UDIN MENENGGAK OLI DAN MATI


UDIN MENENGGAK OLI DAN MATI:
Sebuah Telisik Ringan
oleh : Khrisna Pabichara

Tulisan ini adalah telaah ringan dari cerpen “Kupu Malam, Anjing Kurus, dan Udin, karya Yanusa Nugroho, dimuat di Jurnal Cerpen Indonesia Edisi 09, halaman 81-84.

Tulisan ini untuk disajikan pada Diskusi Sastra Bulanan Komunitas Sastra Jakarta (KOSAKATA), yang rencana akan dilaksanakan pada Minggu, 26 April 2009, di Pesona Kayangan, Kota Depok.


UDIN MENENGGAK OLI DAN MATI: Sebuah Telisik Ringan
Oleh : Khrisna Pabichara


PINTU MASUK

LEZAT DAN BERGIZI. Itulah pintu masuk yang menjadi dasar pijakan dalam memilih bacaan yang hendak saya konsumsi. Hal sama saya berlakukan ketika membaca cerpen. Tulisan apa pun bagi saya, termasuk cerpen, seperti sering dituturkan Hernowo, harus “lezat” dan “bergizi”. Lezat berarti renyah, gurih, dan mampu merangsang selera baca. Bergizi berarti dapat memberikan manfaat bagi saya.

Bagi saya, cerpen yang lezat dan bergizi memiliki tiga ciri. Pertama, memiliki keunggulan komparatif. Dalam hal ini, cerpen itu harus bisa dibandingkan dengan cerpen lain, terutama dari segi kwalitasnya. Kedua, memiliki keunggulan kompetitif. Artinya, cerpen itu telah melewati proses “seleksi”, misalnya melalui proses sunting di penerbitan, proses pemilihan di media massa, memenangi lomba penulisan cerpen, atau menerima penghargaan. Ketiga, menawarkan kebaruan. Sehingga, cerpen itu mencerahkan saya. Baik dari segi taktik bertutur dan menyampaikan gagasan, maupun pada makna yang disandang cerpen itu.

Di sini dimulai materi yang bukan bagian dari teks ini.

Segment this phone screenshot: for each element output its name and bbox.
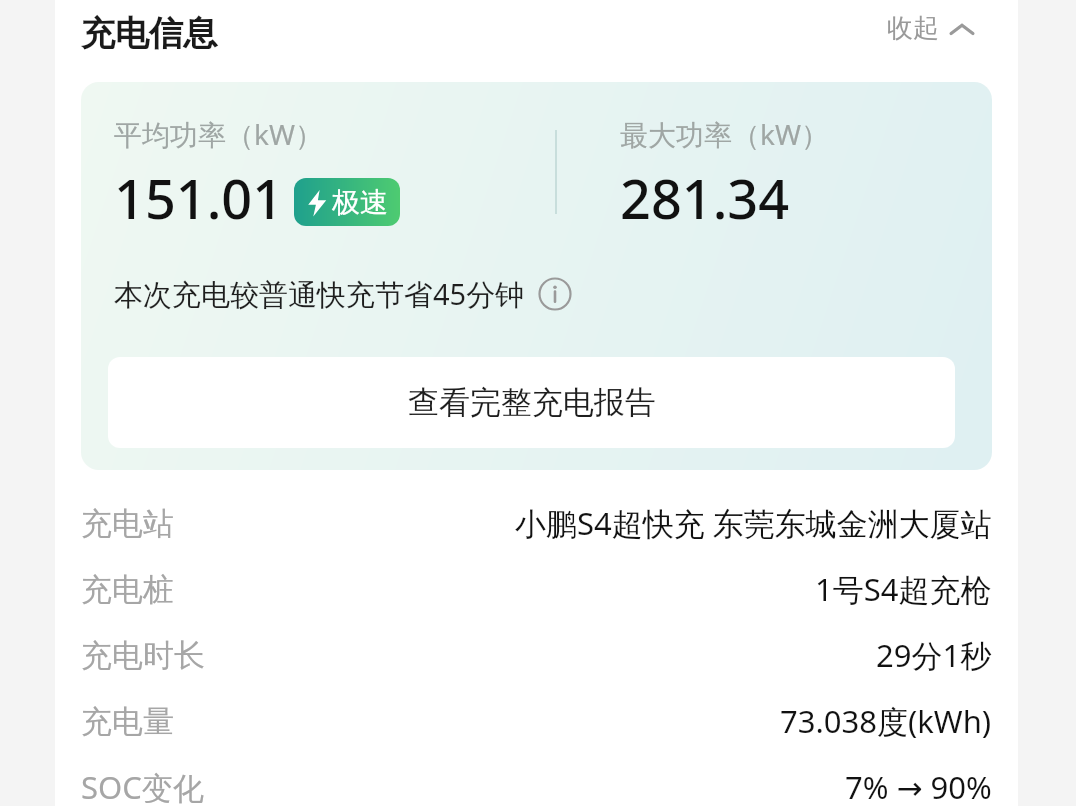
staticText: 充电量 bbox=[81, 702, 174, 741]
staticText: 1号S4超充枪 bbox=[815, 568, 992, 610]
button[interactable]: 充电桩 bbox=[81, 558, 992, 620]
button[interactable]: 收起 bbox=[883, 8, 979, 49]
button[interactable]: 充电时长 bbox=[81, 624, 992, 686]
staticText: 极速 bbox=[332, 185, 388, 220]
staticText: 查看完整充电报告 bbox=[408, 383, 656, 422]
button[interactable]: 充电量 bbox=[81, 690, 992, 752]
button[interactable]: 充电站 bbox=[81, 492, 992, 554]
staticText: 平均功率（kW） bbox=[114, 115, 323, 153]
button[interactable]: SOC变化 bbox=[81, 756, 992, 806]
staticText: 充电信息 bbox=[81, 12, 217, 55]
staticText: 7% → 90% bbox=[845, 766, 992, 806]
staticText: 小鹏S4超快充 东莞东城金洲大厦站 bbox=[515, 502, 992, 544]
staticText: 本次充电较普通快充节省45分钟 bbox=[114, 274, 525, 314]
button[interactable]: 说明 bbox=[537, 276, 573, 312]
staticText: 充电桩 bbox=[81, 570, 174, 609]
staticText: 281.34 bbox=[620, 161, 790, 235]
staticText: 73.038度(kWh) bbox=[780, 700, 992, 742]
staticText: 最大功率（kW） bbox=[620, 115, 829, 153]
staticText: 充电时长 bbox=[81, 636, 205, 675]
button[interactable]: 查看完整充电报告 bbox=[108, 357, 955, 448]
staticText: SOC变化 bbox=[81, 766, 204, 806]
staticText: 29分1秒 bbox=[876, 634, 992, 676]
staticText: 充电站 bbox=[81, 504, 174, 543]
staticText: 151.01 bbox=[114, 161, 284, 235]
staticText: 收起 bbox=[887, 12, 939, 45]
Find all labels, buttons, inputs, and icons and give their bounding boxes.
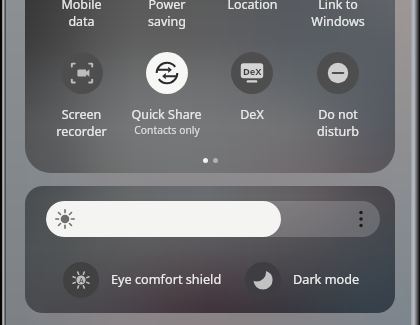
other: Screen recorder [61, 52, 103, 94]
button[interactable]: Quick Share [124, 52, 209, 137]
button[interactable]: Dark mode [245, 262, 360, 298]
other: DeX [231, 52, 273, 94]
button[interactable]: Link to Windows [295, 0, 381, 30]
staticText: Contacts only [134, 123, 200, 137]
staticText: DeX [243, 65, 262, 78]
button[interactable]: Mobile data [39, 0, 124, 30]
other: Dark mode [245, 262, 281, 298]
staticText: Power saving [148, 0, 186, 30]
button[interactable]: Power saving [124, 0, 209, 30]
staticText: Location [227, 0, 278, 13]
staticText: Link to Windows [311, 0, 365, 30]
button[interactable]: DeX [209, 52, 295, 123]
staticText: DeX [240, 106, 264, 123]
button[interactable]: Do not disturb [295, 52, 381, 140]
button[interactable]: Screen recorder [39, 52, 124, 140]
staticText: Dark mode [293, 270, 360, 287]
button[interactable]: Brightness [46, 201, 380, 237]
staticText: Quick Share [131, 106, 202, 123]
staticText: Mobile data [61, 0, 102, 30]
staticText: Eye comfort shield [111, 270, 222, 287]
staticText: A [79, 275, 84, 285]
other: Quick Share [146, 52, 188, 94]
staticText: Do not disturb [317, 106, 359, 140]
other: Eye comfort shield [63, 262, 99, 298]
button[interactable]: Location [209, 0, 295, 13]
button[interactable]: Eye comfort shield [63, 262, 222, 298]
other: Do not disturb [317, 52, 359, 94]
staticText: Screen recorder [56, 106, 107, 140]
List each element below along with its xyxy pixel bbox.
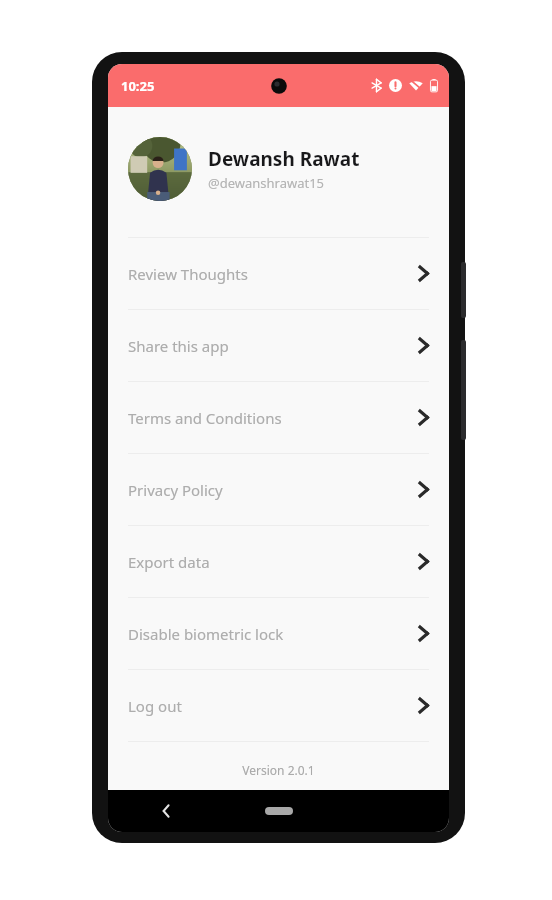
button[interactable]: Dewansh Rawat [128,137,429,201]
other: Open Export data [418,553,429,570]
staticText: Disable biometric lock [128,624,418,644]
button[interactable]: Export data [108,526,449,597]
other: Open Share this app [418,337,429,354]
other: Open Review Thoughts [418,265,429,282]
button[interactable]: Home [265,807,293,815]
button[interactable]: Disable biometric lock [108,598,449,669]
button[interactable]: Terms and Conditions [108,382,449,453]
staticText: Terms and Conditions [128,408,418,428]
staticText: Dewansh Rawat [208,146,360,172]
other: Open Log out [418,697,429,714]
button[interactable]: Share this app [108,310,449,381]
staticText: Export data [128,552,418,572]
staticText: Version 2.0.1 [108,762,449,778]
button[interactable]: Review Thoughts [108,238,449,309]
staticText: @dewanshrawat15 [208,174,325,192]
staticText: Share this app [128,336,418,356]
other: Open Disable biometric lock [418,625,429,642]
staticText: Log out [128,696,418,716]
other: Open Terms and Conditions [418,409,429,426]
staticText: Privacy Policy [128,480,418,500]
other: Open Privacy Policy [418,481,429,498]
staticText: 10:25 [121,77,155,95]
button[interactable]: Log out [108,670,449,741]
staticText: Review Thoughts [128,264,418,284]
button[interactable]: Back [161,803,171,819]
button[interactable]: Privacy Policy [108,454,449,525]
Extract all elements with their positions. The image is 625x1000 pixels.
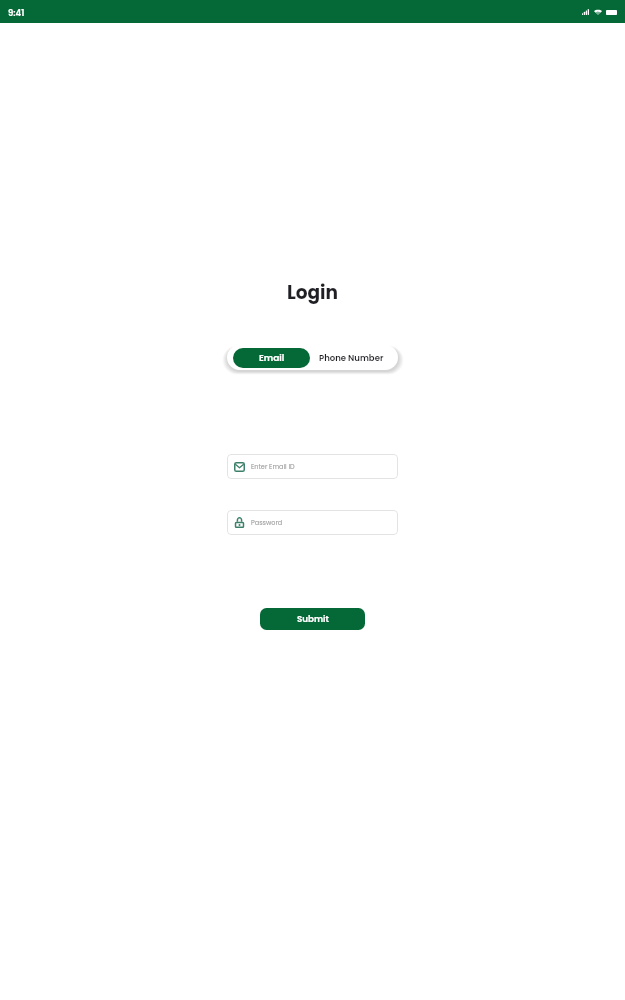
button[interactable]: Password — [227, 510, 398, 535]
staticText: 9:41 — [8, 7, 25, 19]
staticText: Enter Email ID — [251, 462, 295, 471]
other: Email — [234, 462, 245, 472]
button[interactable]: Submit — [260, 608, 365, 630]
button[interactable]: Phone Number — [310, 345, 392, 370]
button[interactable]: Email — [227, 454, 398, 479]
button[interactable]: Email — [233, 348, 310, 368]
other: Cellular signal — [582, 9, 589, 15]
staticText: Email — [259, 352, 285, 365]
staticText: Submit — [297, 613, 329, 625]
other: Battery — [606, 10, 617, 15]
staticText: Phone Number — [319, 352, 384, 364]
staticText: Login — [0, 280, 625, 306]
other: Wi-Fi — [594, 9, 602, 15]
staticText: Password — [251, 518, 283, 527]
other: Password — [234, 516, 245, 529]
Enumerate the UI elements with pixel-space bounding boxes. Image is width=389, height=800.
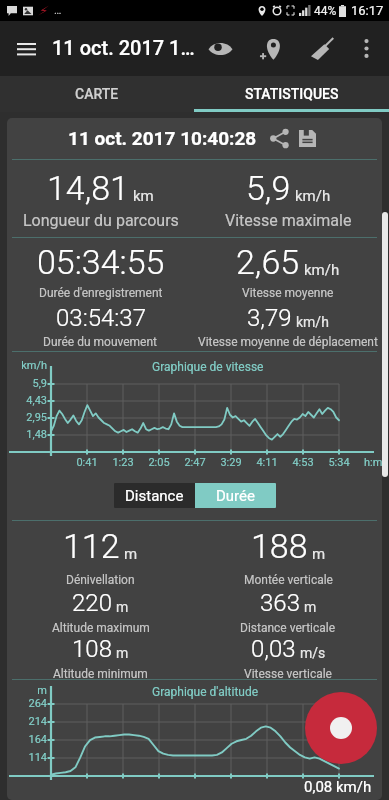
staticText: 03:54:37 [56,304,146,332]
staticText: 5,9 [7,377,47,390]
button[interactable]: Show on map [196,21,244,76]
staticText: km/h [295,187,331,205]
button[interactable]: Clear track [298,21,346,76]
staticText: 188 [251,526,308,566]
staticText: km/h [304,261,340,279]
staticText: 3,79 [247,304,292,332]
staticText: Durée d'enregistrement [39,286,163,300]
staticText: … [54,4,62,17]
staticText: Altitude minimum [53,667,148,681]
staticText: 0,08 km/h [304,778,372,796]
staticText: Durée du mouvement [43,335,158,349]
staticText: Vitesse maximale [225,211,352,230]
button[interactable]: More options [342,21,389,76]
staticText: Dénivellation [66,573,135,587]
staticText: 5,9 [246,168,291,208]
staticText: Distance [125,487,184,505]
staticText: 2:05 [141,456,177,469]
staticText: m [124,545,138,563]
staticText: km/h [296,314,329,330]
staticText: 5:34 [321,456,357,469]
staticText: 11 oct. 2017 1… [52,36,195,59]
staticText: 1,48 [7,428,47,441]
button[interactable]: CARTE [0,76,194,112]
staticText: 2,95 [7,411,47,424]
button[interactable]: Open navigation drawer [2,21,50,76]
staticText: CARTE [75,86,119,102]
button[interactable]: Start recording [305,692,377,764]
staticText: Altitude maximum [52,621,150,635]
staticText: 2,65 [236,242,300,282]
button[interactable]: STATISTIQUES [194,76,389,112]
staticText: 2:47 [177,456,213,469]
staticText: 4,43 [7,394,47,407]
staticText: 264 [7,697,47,710]
staticText: 214 [7,715,47,728]
staticText: m [7,684,47,697]
staticText: 3:29 [213,456,249,469]
staticText: 05:34:55 [37,242,165,282]
staticText: Vitesse verticale [244,667,332,681]
staticText: 363 [260,589,300,617]
button[interactable]: Add waypoint [247,21,295,76]
staticText: STATISTIQUES [245,86,339,102]
staticText: Distance verticale [240,621,336,635]
staticText: Graphique de vitesse [152,360,264,374]
staticText: Vitesse moyenne [242,286,334,300]
staticText: m [116,599,129,615]
staticText: Durée [216,487,255,505]
staticText: km [133,187,154,205]
staticText: 1:23 [105,456,141,469]
staticText: 16:17 [351,3,384,18]
staticText: m [312,545,326,563]
button[interactable]: Durée [195,483,276,508]
staticText: 11 oct. 2017 10:40:28 [68,127,257,149]
staticText: 164 [7,733,47,746]
staticText: 4:53 [285,456,321,469]
button[interactable]: Save [293,124,321,152]
staticText: Graphique d'altitude [152,685,259,699]
staticText: m/s [300,645,326,661]
button[interactable]: Distance [114,483,195,508]
staticText: 114 [7,751,47,764]
staticText: 112 [63,526,120,566]
staticText: 44% [314,4,337,18]
staticText: m [116,645,129,661]
staticText: Vitesse moyenne de déplacement [198,335,378,349]
staticText: m [304,599,317,615]
staticText: Montée verticale [244,573,333,587]
staticText: km/h [7,359,47,372]
staticText: 220 [72,589,112,617]
staticText: h:m [364,456,382,469]
staticText: 14,81 [47,168,129,208]
staticText: 0:41 [69,456,105,469]
button[interactable]: Share [265,124,293,152]
staticText: 4:11 [249,456,285,469]
staticText: 0,03 [251,635,296,663]
staticText: Longueur du parcours [23,211,179,230]
staticText: 108 [72,635,112,663]
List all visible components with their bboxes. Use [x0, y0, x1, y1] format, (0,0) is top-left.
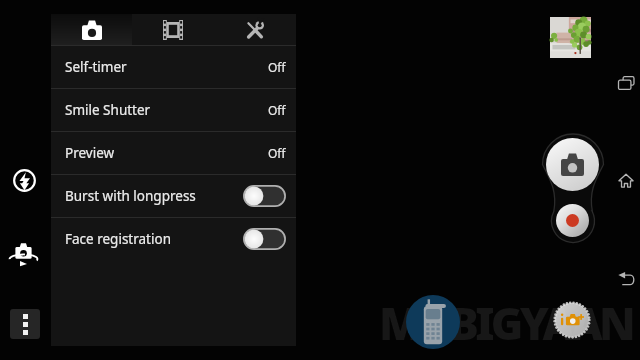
staticText: Burst with longpress [65, 187, 196, 205]
staticText: Off [268, 102, 286, 118]
button[interactable]: More options [10, 309, 40, 339]
button[interactable]: Smile Shutter [51, 89, 296, 131]
button[interactable]: Video camera tab [132, 14, 214, 45]
button[interactable]: Last photo [550, 17, 591, 58]
button[interactable]: Home [612, 166, 640, 194]
staticText: Smile Shutter [65, 101, 151, 119]
staticText: Preview [65, 144, 115, 162]
button[interactable]: Record video [556, 204, 589, 237]
staticText: Off [268, 59, 286, 75]
button[interactable]: Switch camera [8, 238, 39, 269]
button[interactable]: Recents [612, 69, 640, 97]
staticText: MOBIGYAAN [379, 293, 633, 353]
button[interactable]: Self-timer [51, 46, 296, 88]
staticText: Off [268, 145, 286, 161]
button[interactable]: Camera modes [553, 301, 591, 339]
button[interactable]: Burst with longpress [51, 175, 296, 217]
button[interactable]: Take photo [546, 138, 599, 191]
button[interactable]: Settings tab [214, 14, 296, 45]
button[interactable]: Flash auto [10, 166, 39, 195]
button[interactable]: Face registration [51, 218, 296, 260]
staticText: Face registration [65, 230, 171, 248]
button[interactable]: Preview [51, 132, 296, 174]
button[interactable]: Photo camera tab [51, 14, 132, 45]
button[interactable]: Back [612, 265, 640, 293]
staticText: Self-timer [65, 58, 127, 76]
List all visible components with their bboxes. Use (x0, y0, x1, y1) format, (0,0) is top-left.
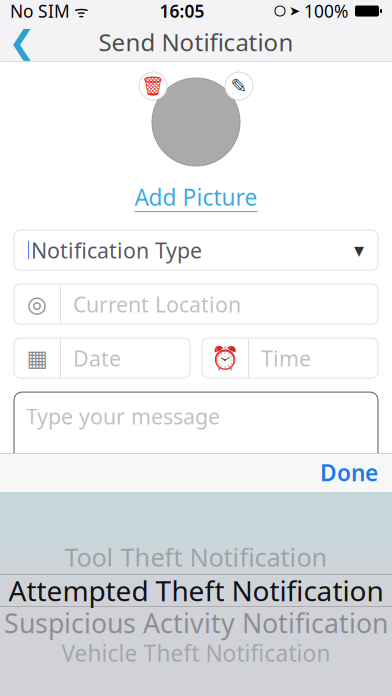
staticText: ᯤ (70, 0, 89, 22)
staticText: Tool Theft Notification (64, 540, 328, 574)
button[interactable]: ▦ (14, 338, 190, 378)
staticText: ▦ (26, 345, 48, 371)
staticText: Vehicle Theft Notification (62, 638, 330, 668)
staticText: ▾ (354, 239, 364, 262)
staticText: Send Notification (98, 26, 294, 58)
button[interactable]: ◎ (14, 284, 378, 324)
button[interactable]: Type your message (14, 392, 378, 470)
button[interactable]: Add Picture (134, 174, 258, 216)
staticText: 16:05 (160, 0, 204, 22)
staticText: ➤ (289, 3, 300, 18)
staticText: Time (261, 344, 311, 372)
staticText: Add Picture (134, 182, 258, 212)
staticText: Current Location (73, 290, 241, 318)
staticText: Type your message (26, 402, 220, 430)
staticText: Notification Type (31, 236, 202, 264)
staticText: Attempted Theft Notification (8, 572, 384, 609)
staticText: ◎ (27, 291, 47, 317)
staticText: Date (73, 344, 121, 372)
staticText: 🗑 (141, 75, 165, 97)
button[interactable]: Notification Type (14, 230, 378, 270)
button[interactable]: Done (306, 448, 392, 496)
button[interactable]: Back (0, 22, 44, 62)
button[interactable]: Edit picture (225, 72, 253, 100)
staticText: 100% (304, 0, 348, 22)
button[interactable]: Delete picture (139, 72, 167, 100)
staticText: ❮ (8, 24, 36, 60)
staticText: No SIM (10, 0, 70, 22)
staticText: ✎ (230, 75, 248, 97)
staticText: Suspicious Activity Notification (4, 605, 388, 641)
staticText: ⏰ (211, 345, 239, 371)
staticText: Done (320, 457, 378, 488)
button[interactable]: ⏰ (202, 338, 378, 378)
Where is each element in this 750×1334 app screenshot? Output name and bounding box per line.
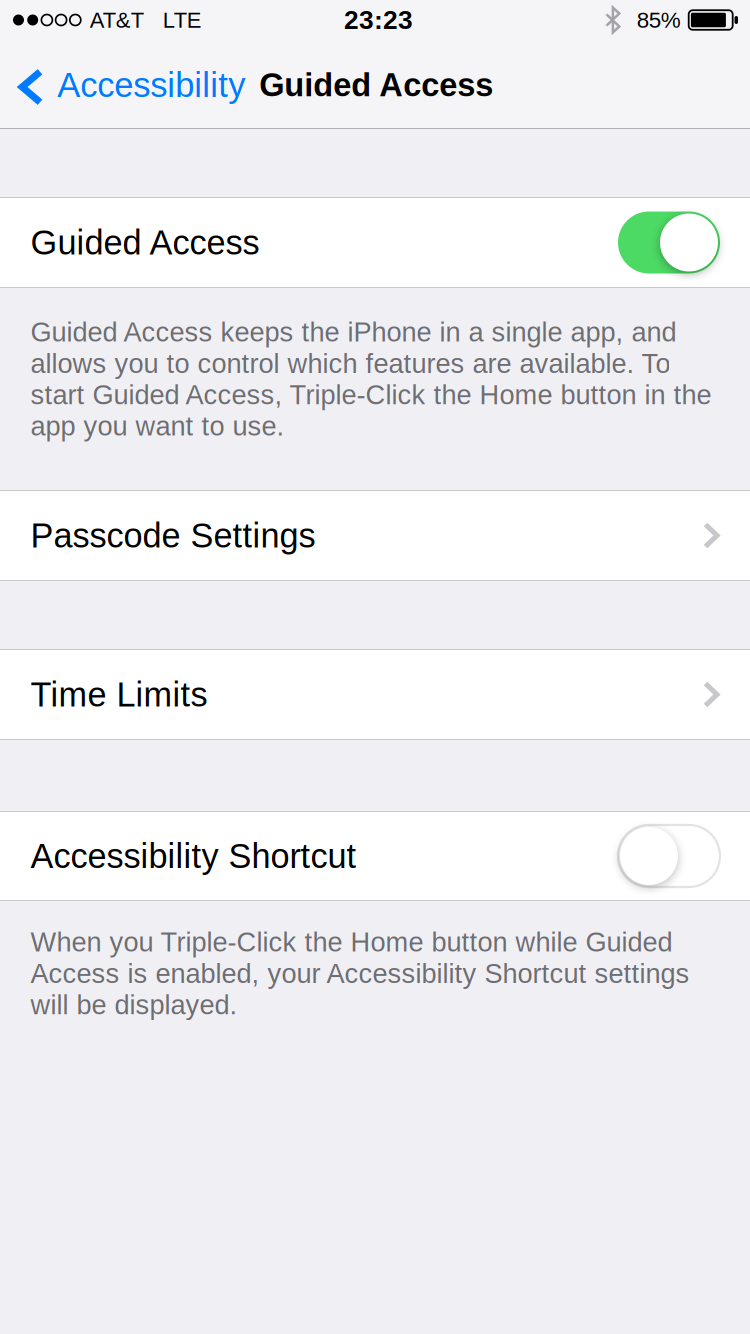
staticText: Guided Access [259, 67, 493, 103]
staticText: 23:23 [344, 5, 413, 35]
button[interactable]: Guided Access [0, 198, 750, 287]
button[interactable]: Accessibility [0, 40, 259, 128]
button[interactable]: Accessibility Shortcut [0, 812, 750, 900]
button[interactable]: Time Limits [0, 650, 750, 739]
staticText: Accessibility [57, 66, 245, 104]
staticText: 85% [637, 8, 681, 32]
staticText: Time Limits [30, 675, 207, 714]
staticText: When you Triple-Click the Home button wh… [30, 927, 689, 1020]
staticText: LTE [163, 8, 202, 32]
staticText: Guided Access [30, 223, 259, 262]
button[interactable]: Passcode Settings [0, 491, 750, 580]
staticText: Guided Access keeps the iPhone in a sing… [30, 317, 711, 441]
staticText: AT&T [90, 8, 144, 32]
staticText: Accessibility Shortcut [30, 837, 356, 875]
staticText: Passcode Settings [30, 516, 315, 555]
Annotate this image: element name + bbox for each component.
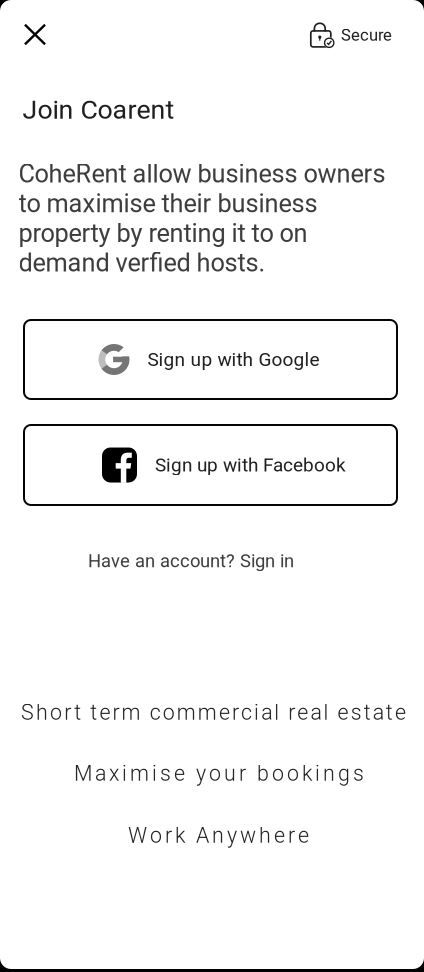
staticText: Secure — [341, 25, 392, 45]
button[interactable]: Close — [13, 12, 57, 56]
staticText: Work Anywhere — [128, 823, 309, 848]
button[interactable]: Sign up with Facebook — [24, 425, 397, 505]
staticText: Short term commercial real estate — [21, 700, 406, 725]
staticText: Sign up with Facebook — [155, 454, 346, 476]
button[interactable]: Have an account? Sign in — [79, 543, 303, 579]
staticText: Maximise your bookings — [74, 761, 364, 786]
staticText: Have an account? Sign in — [88, 550, 294, 572]
button[interactable]: Sign up with Google — [24, 320, 397, 399]
staticText: Join Coarent — [22, 94, 174, 125]
staticText: CoheRent allow business owners to maximi… — [18, 159, 386, 278]
staticText: Sign up with Google — [148, 348, 320, 371]
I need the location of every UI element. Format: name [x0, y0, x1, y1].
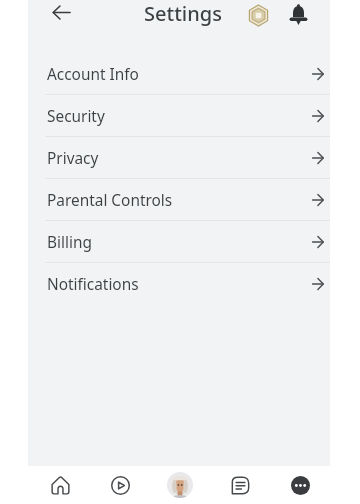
- button[interactable]: Home: [30, 466, 90, 504]
- button[interactable]: Notifications: [283, 1, 313, 28]
- button[interactable]: Billing: [28, 221, 330, 262]
- button[interactable]: Security: [28, 95, 330, 136]
- button[interactable]: Back: [46, 0, 76, 25]
- staticText: Security: [47, 106, 105, 127]
- button[interactable]: Notifications: [28, 263, 330, 304]
- button[interactable]: Videos: [90, 466, 150, 504]
- button[interactable]: Account Info: [28, 53, 330, 94]
- button[interactable]: Profile: [150, 466, 210, 504]
- staticText: Billing: [47, 232, 92, 253]
- staticText: Settings: [144, 0, 222, 27]
- button[interactable]: Messages: [210, 466, 270, 504]
- button[interactable]: More: [270, 466, 330, 504]
- staticText: Notifications: [47, 274, 139, 295]
- button[interactable]: Parental Controls: [28, 179, 330, 220]
- button[interactable]: Rewards badge: [243, 2, 273, 29]
- staticText: Account Info: [47, 64, 139, 85]
- staticText: Privacy: [47, 148, 99, 169]
- button[interactable]: Privacy: [28, 137, 330, 178]
- staticText: Parental Controls: [47, 190, 173, 211]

Banyak orang yang enggan diperdaya oleh apa yang dibacanya. Begitu pula saya. Saya ingin, membaca cerpen adalah kegiatan bersastra yang bisa mencerdaskan diri saya. Saya harap, cerpen yang saya baca menawarkan rangsangan membaca dan menumbuhkan semangat menulis.

Dan, yang tak kalah penting, kemampuan bersastra saya semakin terasah.

Lantas, bagaimana saya mendeteksi sebuah cerpen yang lezat dan bergizi? Apakah saya harus bertanya kiri-kanan dulu untuk mendapatkan informasi tentang cerpen apa saja yang layak atau tidak layak dibaca? Apakah saya harus menyiksa diri dulu mencari referensi atau resensi tentang cerpen yang memenuhi keinginan saya?

Tidak perlu. Itulah jawabannya. Cerpen yang lezat dan bergizi bisa dilihat dari (1) siapa pengarangnya, (2) caranya meracik bahasa, (3) terampil atau tidaknya menata menu gagasan, (4) ketika membaca paragraf pertama kita merasa berada dalam keadaan yang “menyenangkan”.

Itulah “pintu masuk” saya ketika membaca cerpen Kupu Malam, Anjing Kurus, dan Udin, karya Yanusa Nugroho ini.

MENU YANG AKRAB

SIAPA DI ANTARA KITA yang tidak mengenal kupu-kupu? Adakah orang yang tidak tahu atau tidak pernah melihat anjing? Apakah ada di antara kita yang asing pada malam? Dan, tengok sekitar kita, berapa banyak orang bernama Udin? Tentu saja, kupu-kupu dan anjing adalah binatang yang akrab bagi kita. Sama akrabnya dengan malam dan kenalan atau tetangga bernama Udin.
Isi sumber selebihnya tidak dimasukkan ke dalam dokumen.